Dyn is an old-fashioned American tech startup success story.After 11 years of growing a business he started in college by—wait for it!—making money from customers, CEO Jeremy Hitchcock raised $38 million from North Bridge Venture Partners, the first outside money he’s taken.
Dyn offers a DNS and email service, used by 2,000 enterprise customers including Bitly; Twitter; Rovio, the maker of Angry Birds; and Salesforce.com.
DNS, or domain-name service, is what directs people to websites. It translates the URL typed into a browser into a numerical Internet address.
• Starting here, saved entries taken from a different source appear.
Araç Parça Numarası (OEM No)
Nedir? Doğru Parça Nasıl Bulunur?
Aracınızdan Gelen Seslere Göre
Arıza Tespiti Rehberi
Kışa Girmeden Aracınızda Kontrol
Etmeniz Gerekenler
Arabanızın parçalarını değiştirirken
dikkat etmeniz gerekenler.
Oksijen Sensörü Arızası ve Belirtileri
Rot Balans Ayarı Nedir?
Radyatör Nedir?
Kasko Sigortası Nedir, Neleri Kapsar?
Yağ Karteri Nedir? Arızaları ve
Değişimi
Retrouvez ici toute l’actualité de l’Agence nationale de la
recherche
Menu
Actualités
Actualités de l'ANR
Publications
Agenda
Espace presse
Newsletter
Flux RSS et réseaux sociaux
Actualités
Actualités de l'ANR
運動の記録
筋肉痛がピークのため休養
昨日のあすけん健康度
Hitchcock and his cofounder, Tom Daly, are both 31, and started this company in their early 20s as a free, open-source project while attending the Worcester Polytechnic Institute. They almost shut it down when they ran out of money.
“We put up a ‘donate’ button but there was not much money coming in and so we said to our users, if you don’t give us $25,000 in the next week we’re shutting down,” Hitchcock told Business Insider.
“We got $40,000.”
The reason why customers were so enthusiastic: Dyn’s early offerings made it vastly easier for ordinary people to run a website. Instead of needing specialised business hosting, Dyn made it possible to run a site from almost anywhere—even a computer installed at home.
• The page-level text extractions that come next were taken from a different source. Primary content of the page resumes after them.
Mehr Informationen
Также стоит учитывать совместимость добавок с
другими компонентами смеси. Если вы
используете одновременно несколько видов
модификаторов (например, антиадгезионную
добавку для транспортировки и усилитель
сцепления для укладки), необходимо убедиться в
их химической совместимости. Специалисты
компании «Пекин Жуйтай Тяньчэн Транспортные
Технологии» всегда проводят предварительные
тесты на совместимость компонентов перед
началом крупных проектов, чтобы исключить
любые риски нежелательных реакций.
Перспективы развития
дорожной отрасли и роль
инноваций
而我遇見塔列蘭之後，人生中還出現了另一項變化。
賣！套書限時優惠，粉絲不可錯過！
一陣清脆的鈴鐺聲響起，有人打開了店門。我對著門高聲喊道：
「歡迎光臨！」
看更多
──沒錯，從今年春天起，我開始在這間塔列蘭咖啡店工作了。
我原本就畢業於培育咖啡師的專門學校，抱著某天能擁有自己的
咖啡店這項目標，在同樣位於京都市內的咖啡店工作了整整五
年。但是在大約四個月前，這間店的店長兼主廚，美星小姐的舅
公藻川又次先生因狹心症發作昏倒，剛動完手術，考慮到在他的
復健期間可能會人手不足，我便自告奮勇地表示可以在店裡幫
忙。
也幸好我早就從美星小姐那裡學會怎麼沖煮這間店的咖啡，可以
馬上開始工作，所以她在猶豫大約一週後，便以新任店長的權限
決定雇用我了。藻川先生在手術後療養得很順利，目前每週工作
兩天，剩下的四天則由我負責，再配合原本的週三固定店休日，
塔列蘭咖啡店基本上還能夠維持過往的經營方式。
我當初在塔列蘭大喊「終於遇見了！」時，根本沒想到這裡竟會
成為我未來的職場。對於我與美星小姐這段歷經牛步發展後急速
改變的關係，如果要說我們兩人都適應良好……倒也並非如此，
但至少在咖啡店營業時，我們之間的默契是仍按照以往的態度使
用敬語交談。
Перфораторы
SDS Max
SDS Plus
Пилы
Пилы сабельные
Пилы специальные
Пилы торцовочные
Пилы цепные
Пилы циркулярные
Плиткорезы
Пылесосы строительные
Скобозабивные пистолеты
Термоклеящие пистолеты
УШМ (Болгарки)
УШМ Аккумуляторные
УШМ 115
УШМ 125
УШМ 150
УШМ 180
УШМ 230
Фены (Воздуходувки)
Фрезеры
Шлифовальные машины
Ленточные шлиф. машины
Hitchcock and cofounder Tom Daly were stunned. They realised they were now on the hook to make Dyn into a real business. Hitchcock called up an acquaintance from high school, Kyle York, living in L.A. and asked him to move home and help them do marketing.
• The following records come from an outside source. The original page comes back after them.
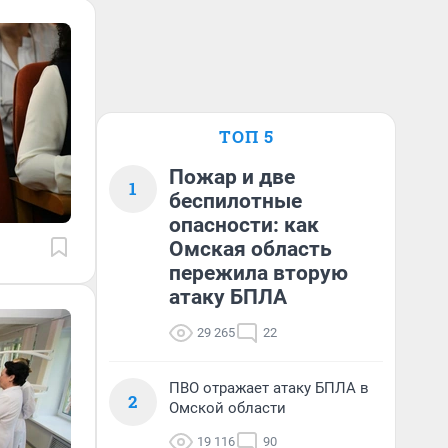
ТОП 5
Пожар и две
1
беспилотные
опасности: как
Омская область
пережила вторую
атаку БПЛА
29 265
22
ПВО отражает атаку БПЛА в
2
Омской области
19 116
90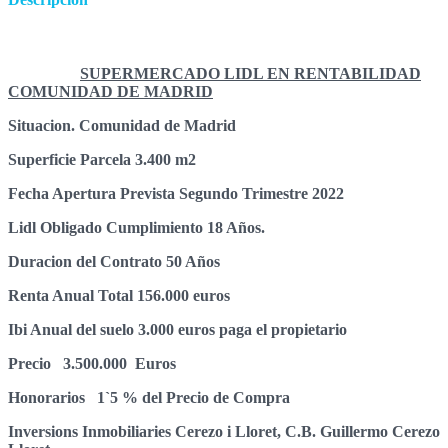
SUPERMERCADO LIDL EN RENTABILIDAD
COMUNIDAD DE MADRID
Situacion. Comunidad de Madrid
Superficie Parcela 3.400 m2
Fecha Apertura Prevista Segundo Trimestre 2022
Lidl Obligado Cumplimiento 18 Años.
Duracion del Contrato 50 Años
Renta Anual Total 156.000 euros
Ibi Anual del suelo 3.000 euros paga el propietario
Precio 3.500.000 Euros
Honorarios 1`5 % del Precio de Compra
I
n
v
e
r
sions Inmobiliaries Cerezo i Lloret, C.B. Guillermo Cerezo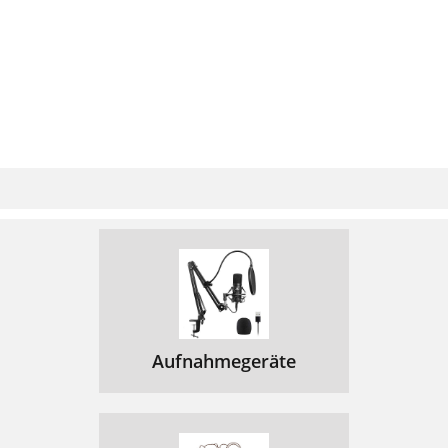
Aufnahmegeräte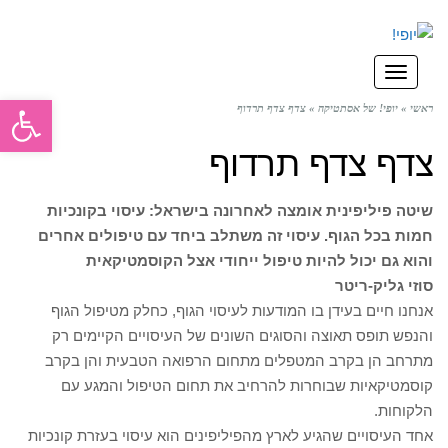
תפריט
פתח סרגל
ראשי
»
יופי! של אסתטיקה
»
צדף צדף תרדוף
צדף צדף תרדוף
שיטה פיליפינית אומצה לאחרונה בישראל: עיסוי בקונכיות
חמות בכל הגוף. עיסוי זה משתלב ביחד עם טיפולים אחרים
והוא גם יכול להיות טיפול ייחודי אצל הקוסמטיקאית
סוזי גליק-ריטר
אנחנו חיים בעידן בו המודעות לעיסוי הגוף, כחלק מטיפול הגוף
והנפש תופס תאוצה והסוגים השונים של העיסויים הקיימים רק
מתרחב הן בקרב המטפלים מתחום הרפואה הטבעית והן בקרב
קוסמטיקאיות שבוחרות להרחיב את תחום הטיפול והמגע עם
הלקוחות.
אחד העיסויים שהגיע לארץ מהפיליפינים הוא עיסוי בעזרת קונכיות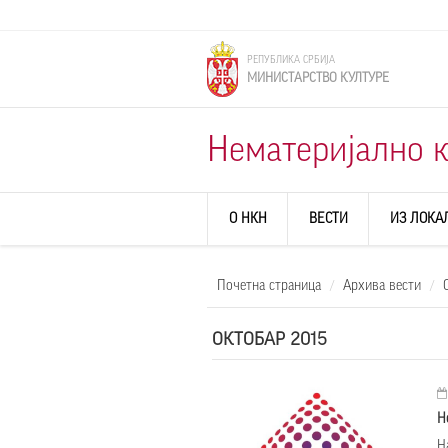
Skip to main content
РЕПУБЛИКА СРБИЈА
МИНИСТАРСТВО КУЛТУРЕ
Нематеријално к
О НКН
ВЕСТИ
ИЗ ЛОКА
Почетна страница
Архива вести
ОКТОБАР 2015
Н
Н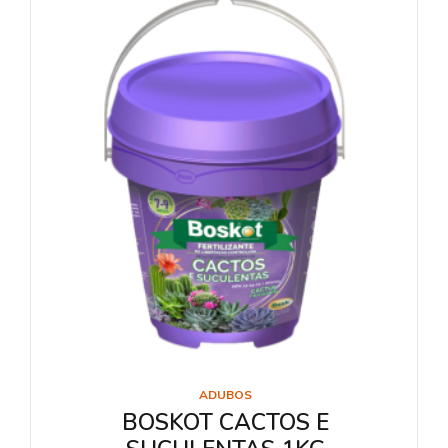
ADUBOS
BOSKOT CACTOS E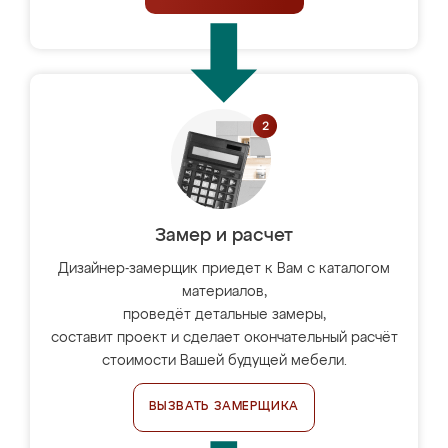
Замер и расчет
Дизайнер-замерщик приедет к Вам с каталогом
материалов,
проведёт детальные замеры,
составит проект и сделает окончательный расчёт
стоимости Вашей будущей мебели.
ВЫЗВАТЬ ЗАМЕРЩИКА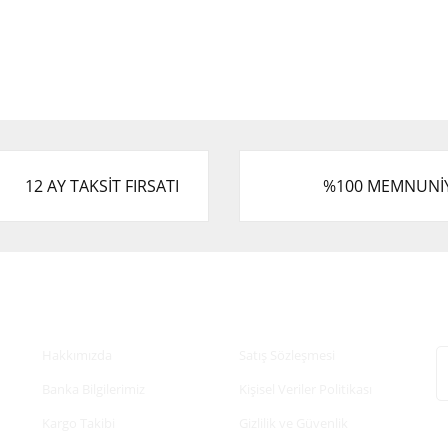
12 AY TAKSİT FIRSATI
%100 MEMNUNİ
Kurumsal
Alışveriş
E
Hakkımızda
Satış Sözleşmesi
Banka Bilgilerimiz
Kişisel Veriler Politikası
Kargo Takibi
Gizlilik ve Güvenlik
Since then, without taking a dime of VC cash, Dyn blossomed into a company employing 170 people and serving 2,000 enterprise customers and 4 million users (including the free service). It has offices on both coasts of the U.S. and in London, too. It’s done four acquisitions.
Dyn also helped spawn a tech startup community in Manchester, New Hampshire. Its founders and early employees have backed or helped launch about six other New Hampshire tech startups, Hitchcock says.
Dyn is also known for a superhip culture. Employees work in a cool, 30,000-sq. ft. office, a formerly abandoned lumber mill.
“We have three Segways, one climbing wall, two chefs, a speakeasy, a stage, a deck and a tree fort,” York laughs.
Some of the cash will go to Dyn’s founders. The company will also hire more people, particularly senior-level managers.